Question

If rectangle ABCD, defined by the coordinates A(0, 0), B(0, -4), C(-2, -4), D(-2, 0), is dilated by a scale factor of 2, with resulting vertex A' at (2, 4), what is the center of the dilation? A) (0, 0) Eliminate B) (2, 4) C) (0, -4) D) (-2, -4)

Answer 1

Answer:

D) (-2, -4).

Step-by-step explanation:

Let $(x, y)$ be the center of dilation. Imagine that $(x, y)$ is the center of origin of a new Cartesian Plane. What would the coordinates of point A and A' on the new plane?

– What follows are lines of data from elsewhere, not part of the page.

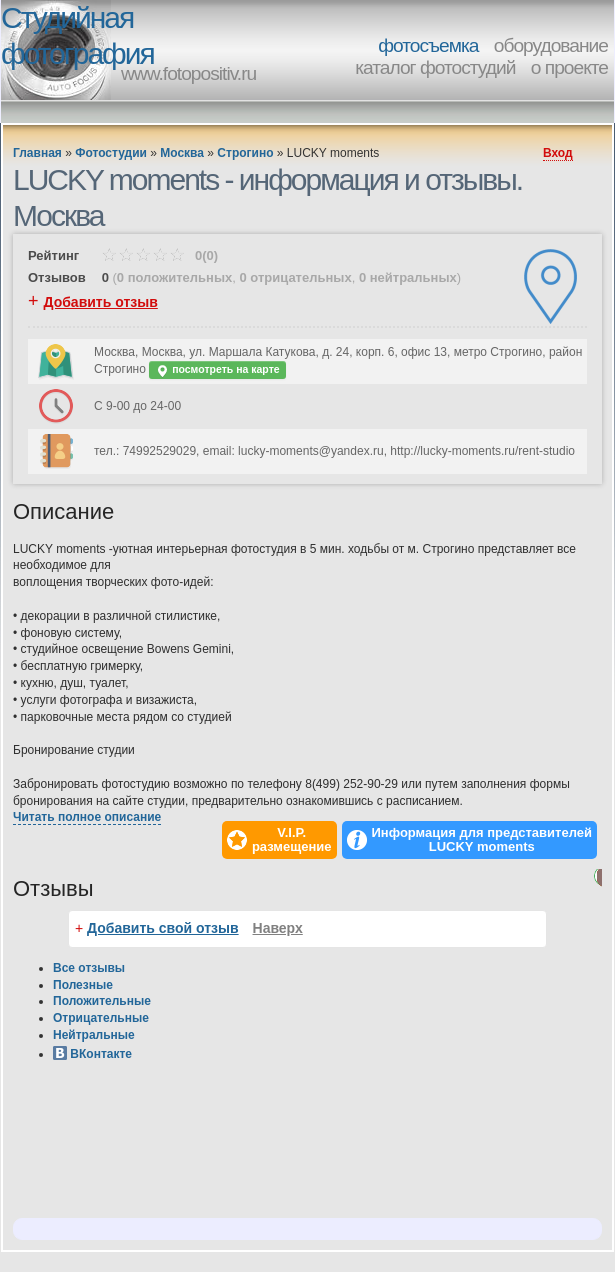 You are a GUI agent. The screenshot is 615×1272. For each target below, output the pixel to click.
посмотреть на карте (217, 370)
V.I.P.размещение (292, 840)
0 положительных (174, 277)
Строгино (245, 153)
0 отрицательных (295, 277)
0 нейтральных (408, 277)
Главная (37, 153)
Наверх (278, 928)
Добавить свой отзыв (163, 928)
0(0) (159, 255)
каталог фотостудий (435, 67)
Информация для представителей (482, 840)
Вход (558, 153)
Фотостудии (111, 153)
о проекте (569, 67)
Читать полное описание (87, 817)
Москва (182, 153)
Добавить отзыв (101, 302) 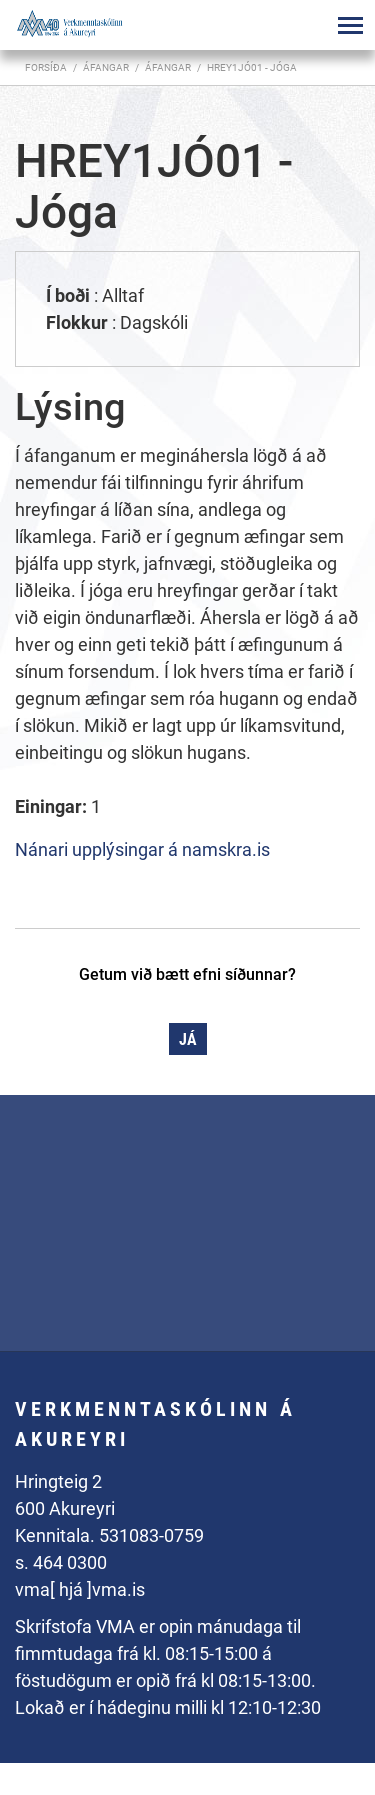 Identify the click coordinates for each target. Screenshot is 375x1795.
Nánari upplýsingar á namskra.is (142, 849)
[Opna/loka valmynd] (350, 25)
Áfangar (168, 67)
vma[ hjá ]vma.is (80, 1589)
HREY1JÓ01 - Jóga (252, 67)
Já (188, 1039)
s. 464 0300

• A: $(0 - x, 0 - y)$ ⇒ $(-x, -y)$.
• A': $(2 - x, 4 - y)$.

Dilating $(-x, -y)$ about the "origin" of the new plane by a factor of two will give the point $(-{\bf 2}x, -{\bf 2}y)$, also on the new plane.

For coordinates of A' on the original plane,

$(-{2}x, -{2}y) = (2 - x, 4 - y)$.

As a result,

$\left \{ \begin{array}{l}-2x = 2 - x\\-2 y = 4 - y\end{array}$.

$\left \{ \begin{array}{l}-x = 2\\- y = 4\end{array}$.

$\left \{ \begin{array}{l}x = -2\\y = -4\end{array}$.

In other words, ${\bf (-2, -4)}$ is the center of dilation.